Companies apparently don’t understand the risks involved in lax online security, or even worse, decide to take their chances.

Dr. Gene Spafford, an expert in electronic security and a professor in computer science at Indiana’s Purdue University, says that Sony may not only have been using outdated security software when hackers attacked PSN, but that it also knew it had a problem months before the intrusion happened.

Speaking at a Congressional hearing about the “The Threat of Data Theft to American Consumers” – the very same hearing that Sony declined to attend – Spafford said that he had seen discussions on some of the security mailing lists he read, where people who had worked on PSN had found that the servers were running old, unpatched software, without a firewall installed. He said that these people had notified Sony of the potential risk two to three months before the attack, but had seen no response, nor any update to the software. However, he made it clear that this information was just what he had seen reported and stressed that he personally didn’t have any firm details on Sony’s security measures.

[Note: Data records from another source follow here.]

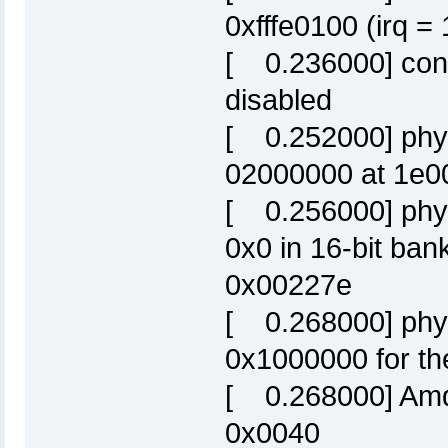
0xfffe0100 (irq =
[ 0.236000] cons
disabled
[ 0.252000] phys
02000000 at 1e0
[ 0.256000] phys
0x0 in 16-bit ba
0x00227e
[ 0.268000] phys
0x1000000 for the
[ 0.268000] Amd/
0x0040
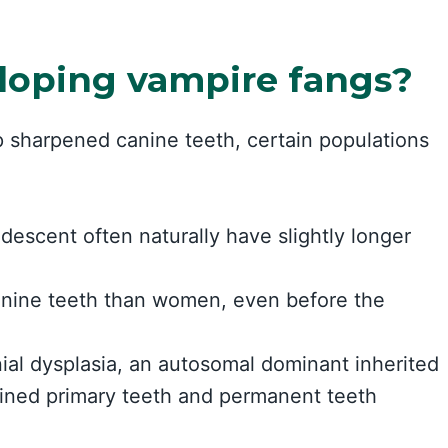
loping vampire fangs?
 sharpened canine teeth, certain populations
escent often naturally have slightly longer
anine teeth than women, even before the
ial dysplasia, an autosomal dominant inherited
tained primary teeth and permanent teeth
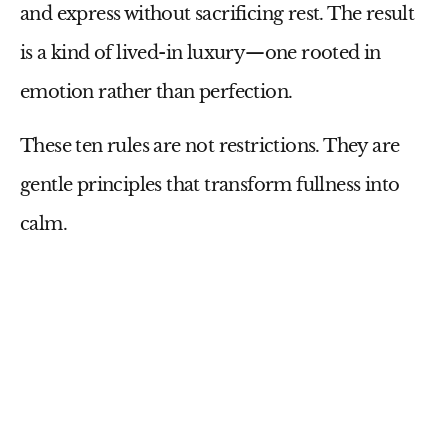
and express without sacrificing rest. The result
is a kind of lived-in luxury—one rooted in
emotion rather than perfection.
These ten rules are not restrictions. They are
gentle principles that transform fullness into
calm.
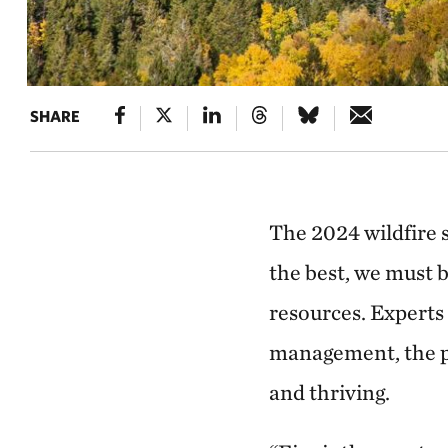
SHARE
The 2024 wildfire 
the best, we must 
resources. Experts
management, the pr
and thriving.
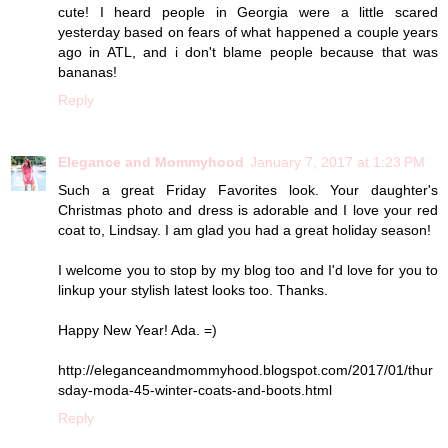
cute! I heard people in Georgia were a little scared
yesterday based on fears of what happened a couple years
ago in ATL, and i don't blame people because that was
bananas!
Reply
Elegance and Mommyhood
January 7, 2017 at 1:23 PM
Such a great Friday Favorites look. Your daughter's
Christmas photo and dress is adorable and I love your red
coat to, Lindsay. I am glad you had a great holiday season!
I welcome you to stop by my blog too and I'd love for you to
linkup your stylish latest looks too. Thanks.
Happy New Year! Ada. =)
http://eleganceandmommyhood.blogspot.com/2017/01/thur
sday-moda-45-winter-coats-and-boots.html
Reply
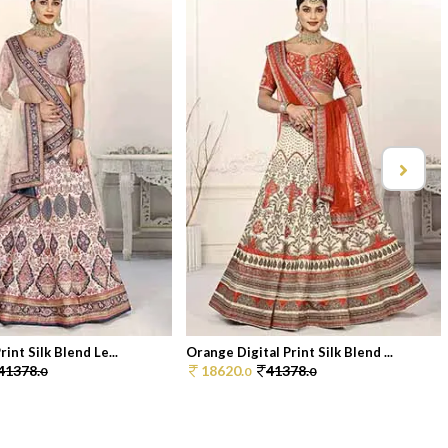
rint Silk Blend Le...
Orange Digital Print Silk Blend ...
41378.
18620.
41378.
0
0
0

Spafford said that companies and corporations often didn’t want to invest in online security as they didn’t understand the risks and costs involved in not doing so. For each compromised record, he said, a company incurred over $200 worth of costs, but added that even companies that did understand the risks involved seemed willing to play the odds. “Security is not something that returns a value,” he explained. “It’s not something that adds to the bottom line.”

While it’s true that Spafford’s comments are based on hearsay rather than any provable facts, it’s also true that it’s hearsay that he was willing to bring up in front a Congressional hearing. That might say more about Spafford than it does about the information, but it’s hard to believe that a security expert would just believe everything that he read. If what Spafford says is true, it would be mean that Sony was one of the companies that decided to play the odds. Unfortunately, Sony lost, and now we all have to deal with the fallout.